US NEWS & World Report
Frans de Waal wants to know about why people behave as they do. He's given this common question a fresh approach by studying the roots of human behavior through our closest primate cousins, the chimpanzee and the bonobo. His new book, Our Inner Ape, which comes out October 6, explores what we can learn from studying these apes. De Waal is a primatologist and professor in the psychology department at Emory University.
In what situations do you most often see primate behavior in humans?
Almost everywhere. As soon as you get into parenting behavior, politics, sex, eating, sharing food. There's no domain that you can mention where we don't see it. You see kids at the playground that are so much like a bunch of young chimps playing around. It's so ape-like. There's actually very few domains that are not primate-like.
Do you think that we've left our animal-side behind and become more civilized?
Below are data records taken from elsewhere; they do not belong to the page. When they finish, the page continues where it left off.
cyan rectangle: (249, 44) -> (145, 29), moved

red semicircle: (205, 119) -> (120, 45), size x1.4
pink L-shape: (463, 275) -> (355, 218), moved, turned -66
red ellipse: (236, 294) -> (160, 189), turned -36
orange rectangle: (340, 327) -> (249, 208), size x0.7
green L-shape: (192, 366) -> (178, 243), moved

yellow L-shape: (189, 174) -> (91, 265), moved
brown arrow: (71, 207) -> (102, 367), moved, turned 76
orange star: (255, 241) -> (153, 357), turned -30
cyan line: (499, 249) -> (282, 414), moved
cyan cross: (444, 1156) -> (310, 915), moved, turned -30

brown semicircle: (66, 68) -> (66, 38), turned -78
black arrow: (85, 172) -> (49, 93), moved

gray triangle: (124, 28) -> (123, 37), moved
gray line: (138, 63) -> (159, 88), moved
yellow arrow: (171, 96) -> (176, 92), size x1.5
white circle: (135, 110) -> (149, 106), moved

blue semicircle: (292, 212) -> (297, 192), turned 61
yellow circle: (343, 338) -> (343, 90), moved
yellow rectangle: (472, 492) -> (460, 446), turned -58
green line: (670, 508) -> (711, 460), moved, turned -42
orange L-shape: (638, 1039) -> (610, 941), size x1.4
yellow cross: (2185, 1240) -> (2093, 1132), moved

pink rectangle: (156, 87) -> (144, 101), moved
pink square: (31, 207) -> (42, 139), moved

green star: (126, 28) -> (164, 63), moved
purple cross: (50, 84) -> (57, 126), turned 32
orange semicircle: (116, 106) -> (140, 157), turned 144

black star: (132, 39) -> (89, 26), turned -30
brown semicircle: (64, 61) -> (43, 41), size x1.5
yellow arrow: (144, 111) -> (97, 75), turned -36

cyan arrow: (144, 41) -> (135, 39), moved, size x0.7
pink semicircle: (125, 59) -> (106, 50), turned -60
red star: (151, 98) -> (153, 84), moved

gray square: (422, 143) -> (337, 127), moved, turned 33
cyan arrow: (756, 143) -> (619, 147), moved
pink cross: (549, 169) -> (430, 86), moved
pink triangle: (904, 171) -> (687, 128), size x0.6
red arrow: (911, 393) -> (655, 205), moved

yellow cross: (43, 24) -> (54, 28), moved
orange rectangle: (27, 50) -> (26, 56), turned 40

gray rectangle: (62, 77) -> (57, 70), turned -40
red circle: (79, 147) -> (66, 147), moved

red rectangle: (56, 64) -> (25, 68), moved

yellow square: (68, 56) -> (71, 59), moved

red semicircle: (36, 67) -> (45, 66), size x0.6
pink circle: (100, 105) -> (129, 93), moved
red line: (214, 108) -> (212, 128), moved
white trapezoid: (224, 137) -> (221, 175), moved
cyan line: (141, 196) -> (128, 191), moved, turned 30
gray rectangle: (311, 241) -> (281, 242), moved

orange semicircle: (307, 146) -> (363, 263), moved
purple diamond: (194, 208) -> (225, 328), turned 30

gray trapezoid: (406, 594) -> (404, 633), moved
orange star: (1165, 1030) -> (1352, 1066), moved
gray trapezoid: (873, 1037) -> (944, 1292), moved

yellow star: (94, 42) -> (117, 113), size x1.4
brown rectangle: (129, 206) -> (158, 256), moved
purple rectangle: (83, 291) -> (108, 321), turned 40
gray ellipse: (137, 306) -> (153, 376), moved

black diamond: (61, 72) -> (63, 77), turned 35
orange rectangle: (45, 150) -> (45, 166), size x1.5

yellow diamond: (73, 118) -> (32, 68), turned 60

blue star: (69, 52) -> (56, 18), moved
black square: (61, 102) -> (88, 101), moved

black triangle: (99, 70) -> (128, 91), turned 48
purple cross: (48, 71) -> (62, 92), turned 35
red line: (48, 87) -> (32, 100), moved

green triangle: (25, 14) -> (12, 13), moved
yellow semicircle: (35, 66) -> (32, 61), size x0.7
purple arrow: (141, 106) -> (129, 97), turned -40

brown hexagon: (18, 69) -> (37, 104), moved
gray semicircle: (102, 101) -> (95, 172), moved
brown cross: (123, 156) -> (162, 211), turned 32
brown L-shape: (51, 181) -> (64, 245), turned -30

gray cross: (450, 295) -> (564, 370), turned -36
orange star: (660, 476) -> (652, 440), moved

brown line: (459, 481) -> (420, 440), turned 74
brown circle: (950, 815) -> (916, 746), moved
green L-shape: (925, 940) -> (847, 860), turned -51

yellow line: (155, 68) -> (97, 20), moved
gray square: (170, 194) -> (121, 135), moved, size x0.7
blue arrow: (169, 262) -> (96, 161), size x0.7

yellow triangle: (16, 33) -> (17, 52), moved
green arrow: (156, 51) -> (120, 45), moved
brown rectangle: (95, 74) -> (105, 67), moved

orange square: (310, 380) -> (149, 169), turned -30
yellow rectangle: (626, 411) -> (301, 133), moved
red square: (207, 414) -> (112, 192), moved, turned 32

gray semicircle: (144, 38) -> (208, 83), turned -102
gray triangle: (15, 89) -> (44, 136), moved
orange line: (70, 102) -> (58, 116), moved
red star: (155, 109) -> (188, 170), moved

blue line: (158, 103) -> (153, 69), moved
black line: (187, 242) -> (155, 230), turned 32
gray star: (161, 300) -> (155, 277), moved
We can never leave our animal side behind. In terms of violent behavior and aggressive behavior, we have not gotten more civilized. Actually, the feeling is among most scientists that we're a more violent species than most animals.
It is true that if you were to have 10 million chimps in New York City, you would have a blood bath because chimps are very territorial. It is amazing to me that people can live together so closely like that. So, we are a violent society but the other side is that it could be much worse based on how we live. That's why I speak of us as the bipolar ape.
What do you mean the bipolar ape?
I think we have both the aggression of one of our closest relatives, chimpanzees, but we have a good amount of altruism, more like our other close cousin the bonobo. So I think we have both in us.
For example, our sexual behavior is very variable and that's more like the bonobos. We have many different positions and partners. We use sex for a number of different purposes. Most humans and bonobos have sex that has nothing to do with reproduction.
If we're so closely related to bonobos, why haven't they gotten more attention?
That's the interesting part. We have always looked at the chimpanzee and the chimp is very violent and very male dominated. And then the bonobo came along, and the bonobo doesn't fit the perceptions that we had about our ancestors and our nature. The bonobos are much sexier and female dominated. They're peaceful and they're more sensitive to others. The bonobo came along as sort of primate hippy and that did not fit in the thinking. Many anthropologists at the time thought that our ancestors were brutes, and so many of them ignored the bonobo.
Are there still misconceptions about how our ancestors have influenced human nature?
The public perception is that everything bad that we do comes from our animal side. As soon as we do something wonderful and nice, we call that our noble human nature. We call it humane and we claim that directly from us. That's the misconception. Yes, our bad side comes from nature, but our good side comes from there, too. Actually, some of the problems with people believing in evolution today have to do with that misconception. Apes are thought of as terrible, stupid, and funny and we don't want to be associated with them. But if you know them a little bit better, as I do, you know that there's nothing wrong with being associated with them.